What the first lines of this article, when seen in conjunction with the following ones, indicate is that, for Pangalos as well as for almost all Greeks, Greek citizens can freely enjoy their cultural diversity as long as they have a strong Greek ethnonational identity and seek no minority status. This is how hundreds of thousands of Albanian-speaking Arvanites and Aromanian-speaking Vlachs have been "successfully" incorporated in (i.e. assimilated by) modern Greek national culture: they have been showing a strong, sometimes even extreme, degree of attachment to Greek nationalism, in exchange for which they have been allowed to keep their,
oral only but never written or taught, ethnolinguistic "sensitivities." It requires a very sustained effort for the few "multiculturalists" of Greece, which include even some government ministers, to dispel this ugly image of Greek "national" policy that can be summarized in a choice between assimilation or discrimination.



Regretfully, Th. Pangalos "recidivated" in an interview to "Apogevmatini"
(28/12/1998) by stating that those in Macedonia who say there is a Macedonian minority in Greece are "monkeys;" and he added: "I told them that a minority exists on the basis of international treaties or it is being shaped on the basis of such reality. Minority means a special legal framework; it means that a category of citizens is set aside from the others and you treat it differently. Such a minority does not exist in Greece. Because their number is not sufficient. I told them that "Rainbow"

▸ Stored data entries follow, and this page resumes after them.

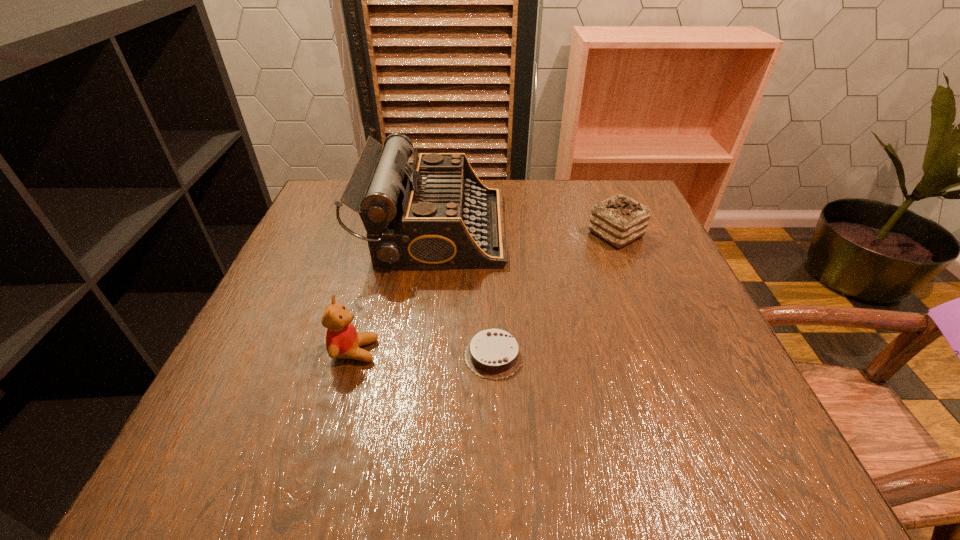 Where is `vacant space at the far right corner`? The image size is (960, 540). vacant space at the far right corner is located at coordinates (638, 194).

Identify the location of vacant space at the near right corner of the desktop. (660, 427).

This screenshot has width=960, height=540. I want to click on free space between the tallest object and the taller chocolate cake, so click(x=525, y=231).

Where is `empty location between the shortest object and the tallest object`? empty location between the shortest object and the tallest object is located at coordinates (465, 292).

Find the location of a particular element. This screenshot has height=540, width=960. free spot between the second shortest object and the shorter chocolate cake is located at coordinates (555, 294).

Where is `free space between the typewriter and the nearer chocolate cake`? free space between the typewriter and the nearer chocolate cake is located at coordinates (465, 292).

What are the coordinates of `empty space between the farther chocolate cake and the shortest object` in the screenshot? It's located at (555, 294).

You are a GUI agent. You are given a task and a screenshot of the screen. Output one action in this format:
    pyautogui.click(x=<x>, y=<y>)
    Task: Click on the vacant point located between the rightmost object and the tallest object
    
    Given the screenshot: What is the action you would take?
    pyautogui.click(x=525, y=231)

You are a GUI agent. You are given a task and a screenshot of the screen. Output one action in this format:
    pyautogui.click(x=<x>, y=<y>)
    Task: Click on the free space between the shorter chocolate cake and the third shortest object
    The image size is (960, 540).
    Given the screenshot: What is the action you would take?
    pyautogui.click(x=424, y=353)

Find the location of a particular element. The height and width of the screenshot is (540, 960). free point between the tallest object and the right chocolate cake is located at coordinates (525, 231). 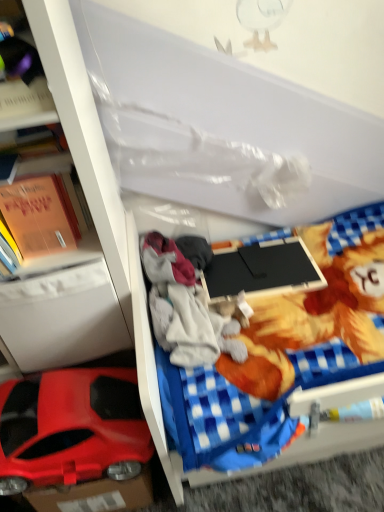 Question: Based on their positions, is shiny plastic car at lower left located to the left or right of white plastic drawer at left?

Choices:
 (A) left
 (B) right

Answer: (B)

Question: From their relative heights in the image, would you say shiny plastic car at lower left is taller or shorter than white plastic drawer at left?

Choices:
 (A) short
 (B) tall

Answer: (A)

Question: Estimate the real-world distances between objects in this image. Which object is closer to the shiny plastic car at lower left?

Choices:
 (A) white plastic drawer at left
 (B) orange paper book at left
 (C) white plastic bookshelf at left
 (D) gray fleece hoodie at center
 (E) black matte laptop at center

Answer: (A)

Question: Which is nearer to the shiny plastic car at lower left?

Choices:
 (A) white plastic bookshelf at left
 (B) black matte laptop at center
 (C) blue checkered bed frame at center
 (D) orange paper book at left
 (E) white plastic drawer at left

Answer: (E) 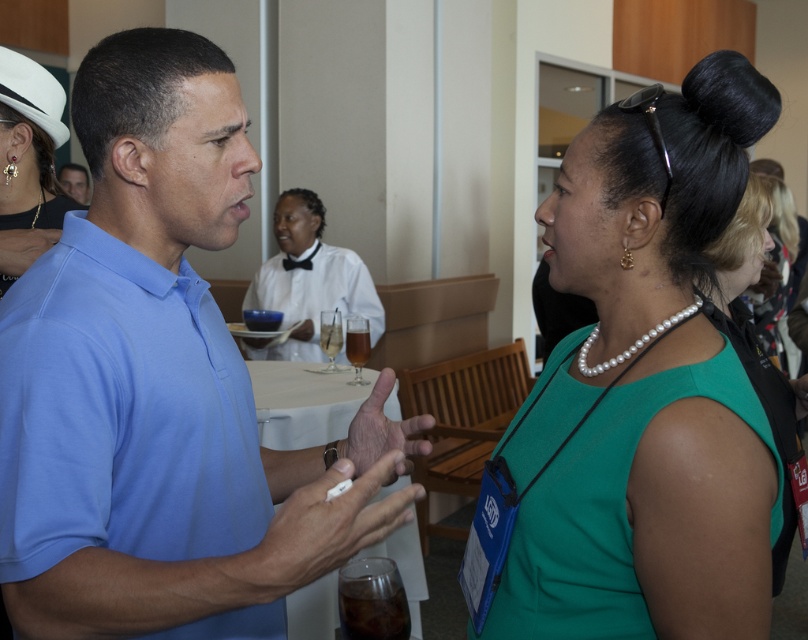 Question: Is matte blue polo shirt at left positioned behind white satin dress at center?

Choices:
 (A) no
 (B) yes

Answer: (A)

Question: Which object is positioned closest to the matte blue polo shirt at left?

Choices:
 (A) green fabric dress at center
 (B) blue smooth shirt at left

Answer: (B)

Question: Which point appears farthest from the camera in this image?

Choices:
 (A) (372, 320)
 (B) (607, 371)
 (C) (9, 257)
 (D) (82, 202)

Answer: (D)

Question: Does blue smooth shirt at left have a lesser width compared to matte blue polo shirt at left?

Choices:
 (A) yes
 (B) no

Answer: (B)

Question: Does pearl earrings at upper left have a smaller size compared to white satin dress at center?

Choices:
 (A) yes
 (B) no

Answer: (A)

Question: Among these points, which one is farthest from the camera?

Choices:
 (A) 15,150
 (B) 133,445

Answer: (A)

is, according to their declaration, a coalition of Slavomacedonians, of Stalinists who want to restore the old communist party, and of homosexuals of the Gay Liberation Movement in Greece. In the elections they received 1,700 votes." Beyond doubt, the repetition of false information like the alleged participation of gays in "Rainbow" and that they received 1,700 rather than 3,500 votes in 1996 indicates that the Minister was deliberately deceiving his audience in Skopje as well probably in an effort to discredit the Macedonian minority activists.  One can only agree with the satirical (and otherwise nationalist) Greek weekly "Pontiki"
(30/12/1998): "it is incredible that, after all that, he remains foreign minister."